§ AIM OF THE EXERCISE
Among the entries below, copy every line that carries the word "sound".

++++ RECORDED DATA ++++

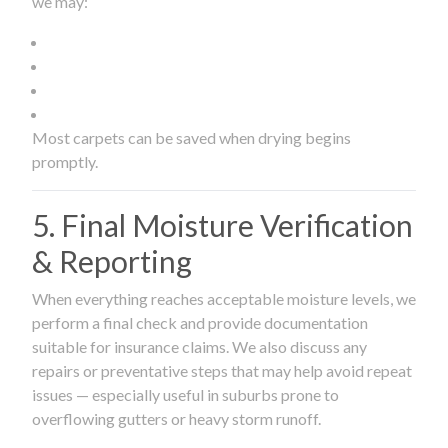
we may:
Most carpets can be saved when drying begins
promptly.
5. Final Moisture Verification
& Reporting
When everything reaches acceptable moisture levels, we
perform a final check and provide documentation
suitable for insurance claims. We also discuss any
repairs or preventative steps that may help avoid repeat
issues — especially useful in suburbs prone to
overflowing gutters or heavy storm runoff.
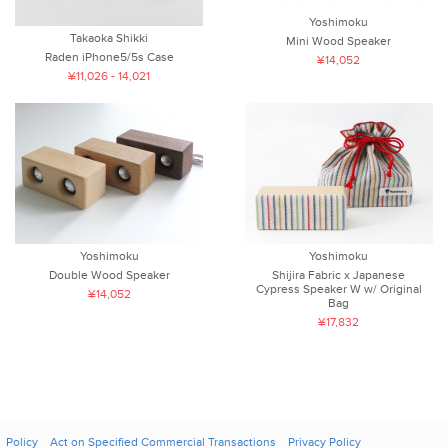
Yoshimoku
Takaoka Shikki
Mini Wood Speaker
Raden iPhone5/5s Case
¥14,052
¥11,026 - 14,021
Yoshimoku
Yoshimoku
Double Wood Speaker
Shijira Fabric x Japanese
Cypress Speaker W w/ Original
¥14,052
Bag
¥17,832
Policy
Act on Specified Commercial Transactions
Privacy Policy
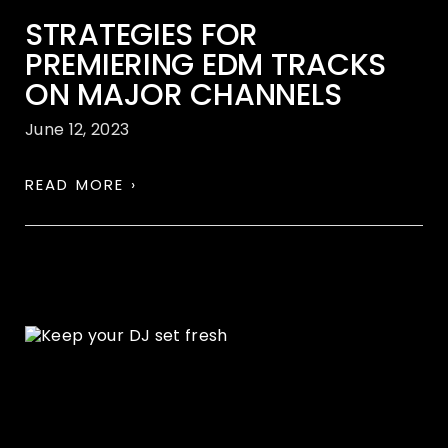
STRATEGIES FOR
PREMIERING EDM TRACKS
ON MAJOR CHANNELS
June 12, 2023
READ MORE ›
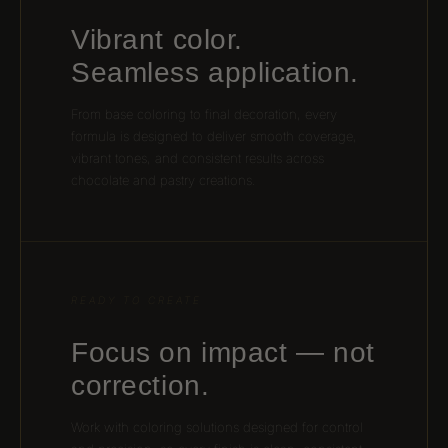
Vibrant color.
Seamless application.
From base coloring to final decoration, every
formula is designed to deliver smooth coverage,
vibrant tones, and consistent results across
chocolate and pastry creations.
READY TO CREATE
Focus on impact — not
correction.
Work with coloring solutions designed for control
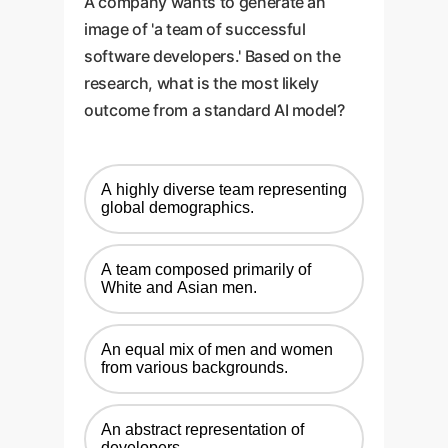
A company wants to generate an
image of 'a team of successful
software developers.' Based on the
research, what is the most likely
outcome from a standard AI model?
A highly diverse team representing
global demographics.
A team composed primarily of
White and Asian men.
An equal mix of men and women
from various backgrounds.
An abstract representation of
developers.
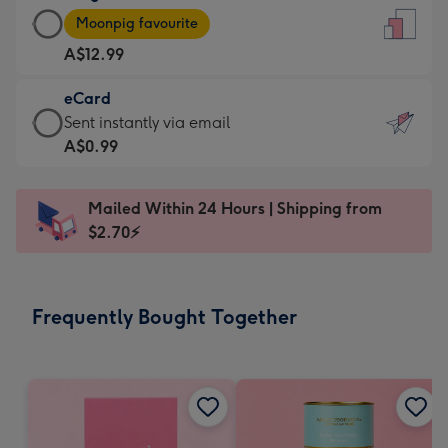
Large
-
Moonpig favourite
Card
For
A$12.99
-
the
A$12.99
little
eCard
-
messages
eCard
Sent instantly via email
Moonpig
-
-
A$0.99
favourite
Dimensions:
A$0.99
-
132
-
Dimensions:
Mailed Within 24 Hours | Shipping from
x
Sent
205
$2.70⚡
185
instantly
x
mm
via
290
email
mm
Frequently Bought Together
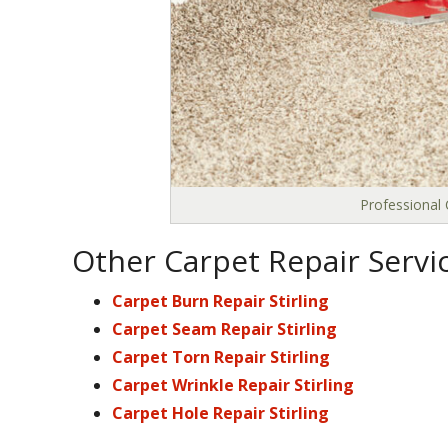
Professional 
Other Carpet Repair Service
Carpet Burn Repair Stirling
Carpet Seam Repair Stirling
Carpet Torn Repair Stirling
Carpet Wrinkle Repair Stirling
Carpet Hole Repair Stirling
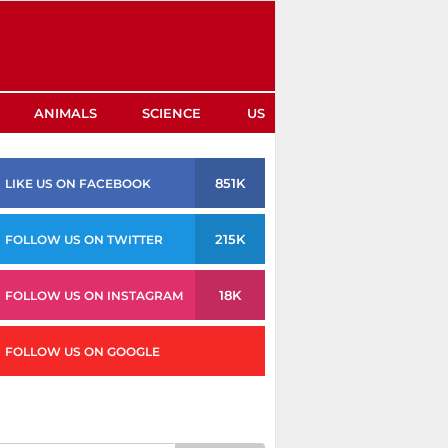
ANIMALS
SCIENCE
US
851K
LIKE US ON FACEBOOK
215K
FOLLOW US ON TWITTER
18K
FOLLOW US ON INSTAGRAM
FOLLOW US ON GOOGLE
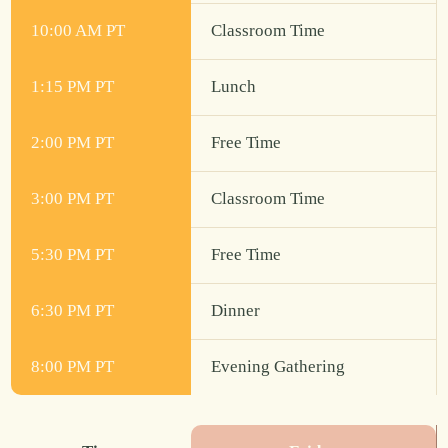
10:00 AM PT
Classroom Time
1:15 PM PT
Lunch
2:00 PM PT
Free Time
3:00 PM PT
Classroom Time
5:30 PM PT
Free Time
6:30 PM PT
Dinner
8:00 PM PT
Evening Gathering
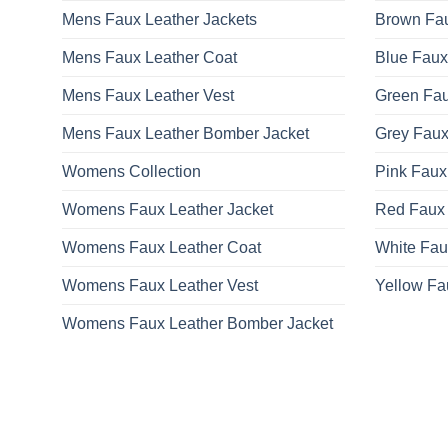
Mens Faux Leather Jackets
Brown Fau
Mens Faux Leather Coat
Blue Faux
Mens Faux Leather Vest
Green Fau
Mens Faux Leather Bomber Jacket
Grey Faux
Womens Collection
Pink Faux
Womens Faux Leather Jacket
Red Faux 
Womens Faux Leather Coat
White Fau
Womens Faux Leather Vest
Yellow Fa
Womens Faux Leather Bomber Jacket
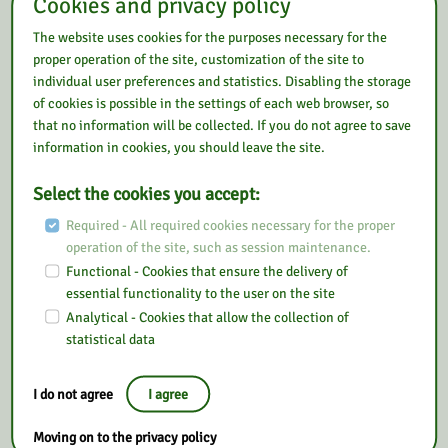
Cookies and privacy policy
The website uses cookies for the purposes necessary for the
proper operation of the site, customization of the site to
individual user preferences and statistics. Disabling the storage
of cookies is possible in the settings of each web browser, so
that no information will be collected. If you do not agree to save
information in cookies, you should leave the site.
Select the cookies you accept:
Required - All required cookies necessary for the proper
operation of the site, such as session maintenance.
Functional - Cookies that ensure the delivery of
essential functionality to the user on the site
Analytical - Cookies that allow the collection of
statistical data
I do not agree
I agree
Moving on to the privacy policy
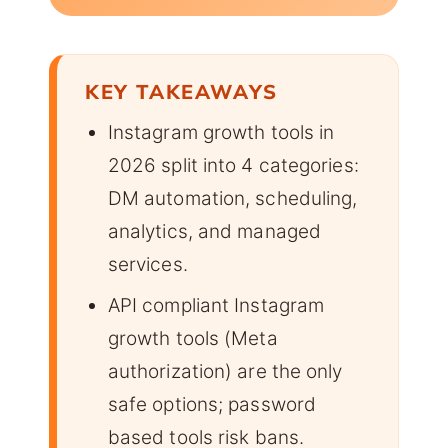
KEY TAKEAWAYS
Instagram growth tools in
2026 split into 4 categories:
DM automation, scheduling,
analytics, and managed
services.
API compliant Instagram
growth tools (Meta
authorization) are the only
safe options; password
based tools risk bans.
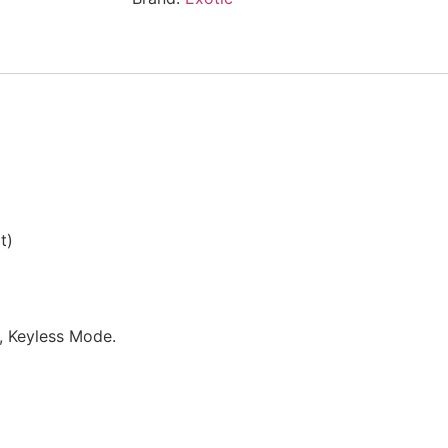
t)
e, Keyless Mode.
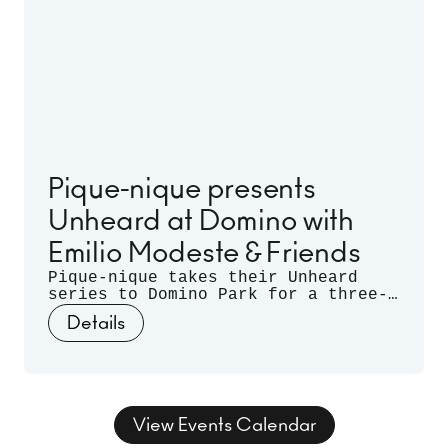
Pique-nique presents
Unheard at Domino with
Emilio Modeste & Friends
Pique-nique takes their Unheard
series to Domino Park for a three-
month long residency. Celebrating
Details
musical discovery - those
spontaneous moments when artists
listen deeply to each other and let
curiosity guide the sound - join us
for three nights of unrehearsed
musical conversation, where freedom
View Events Calendar
takes form and sound takes shape.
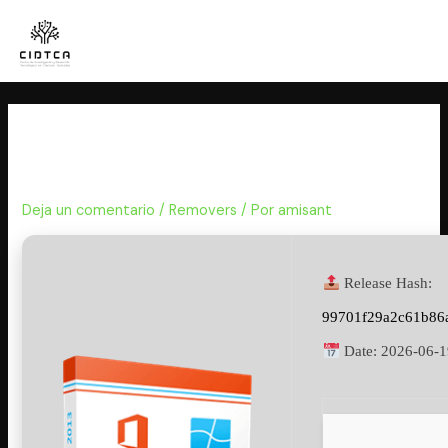
Ir
al
contenido
KMSpico Crack exe Stable x86-
x64
Deja un comentario
/
Removers
/ Por
amisant
Release Hash:
99701f29a2c61b86
Date:
2026-06-1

++++

§ SOLVED EXERCISE
curiosity guide the sound - join us
takes form and sound takes shape.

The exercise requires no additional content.